Additionally, when consumers are also offered visibility into the inventory levels, they are less likely to hoard items that potentially disrupt the flow of goods. The pandemic disruption proved to supply chain executives that technology to provide end-to-end visibility throughout a global supply chain would be the best way forward.
Supply chain executives accustomed to B2B processes will swiftly learn a hard lesson, if they don’t move to automate quickly and effectively. The present pandemic is a true test of the ability to flex with new demands, especially those that will now be primarily consumer-driven.
With logistical adjustments made on the fly to meet consumer fulfillment needs, now is the time to look back, understand what went right and wrong, and adjust.

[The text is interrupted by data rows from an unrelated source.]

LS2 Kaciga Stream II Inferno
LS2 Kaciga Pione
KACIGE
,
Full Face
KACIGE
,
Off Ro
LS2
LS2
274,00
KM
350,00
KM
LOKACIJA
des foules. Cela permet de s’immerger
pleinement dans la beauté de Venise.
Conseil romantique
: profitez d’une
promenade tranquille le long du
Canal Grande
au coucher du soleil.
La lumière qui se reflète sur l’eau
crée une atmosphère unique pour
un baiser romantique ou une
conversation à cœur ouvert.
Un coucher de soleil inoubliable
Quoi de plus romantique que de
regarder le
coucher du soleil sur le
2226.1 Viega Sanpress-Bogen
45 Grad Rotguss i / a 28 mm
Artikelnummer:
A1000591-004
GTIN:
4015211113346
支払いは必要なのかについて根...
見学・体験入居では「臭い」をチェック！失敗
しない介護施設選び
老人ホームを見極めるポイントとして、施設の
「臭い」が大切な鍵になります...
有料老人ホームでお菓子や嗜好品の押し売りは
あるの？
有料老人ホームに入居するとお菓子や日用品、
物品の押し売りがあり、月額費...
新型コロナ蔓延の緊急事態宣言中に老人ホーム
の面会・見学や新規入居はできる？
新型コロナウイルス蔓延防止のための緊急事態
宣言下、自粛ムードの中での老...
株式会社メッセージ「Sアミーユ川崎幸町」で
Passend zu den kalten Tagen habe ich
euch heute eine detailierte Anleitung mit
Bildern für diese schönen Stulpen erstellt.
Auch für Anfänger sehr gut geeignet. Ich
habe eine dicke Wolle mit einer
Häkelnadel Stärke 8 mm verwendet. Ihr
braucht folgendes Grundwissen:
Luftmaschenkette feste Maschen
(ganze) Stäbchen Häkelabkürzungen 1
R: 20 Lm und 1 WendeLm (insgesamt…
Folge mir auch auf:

"The pandemic disruption proved to supply chain executives that technology to provide end-to-end visibility throughout a global supply chain would be the best way forward."
By giving products a digital unique identifier at the origin of the supply chain, full inventory transparency at the product-level is possible. This is vital to meet a continued increase in delivery expectations. Digitization of the goods through technologies such as RFID and barcodes provide that full transparency of inventory, at the product-level throughout every step of the supply chain.
Historically, brand logic has focused on increasing sales by offering customers endless varieties of goods that would take up more and more retail and supermarket shelf space — especially in big box-stores and warehouse clubs. However, digitization of goods will serve brands well as they continue to shrink product offerings. Flexibility to add and subtract items to meet production, distribution and sales goals may be an ongoing roller coaster.
"In looking towards the future, most consumers expect to return to their pre-pandemic levels of in-store grocery shopping and more than a fourth of consumers expect to be ordering more groceries online in the future," FMI President and CEO Leslie Sarasin said in a statement. "The food industry will continue to listen to consumers and let them guide us on how to best meet their changing household needs."
While B2B will always exist, the ebbs and flows of consumer delivery and product choices will make the fulfillment world look very different in the months and years to come. Agility needs to be the focus at every link of the supply chain.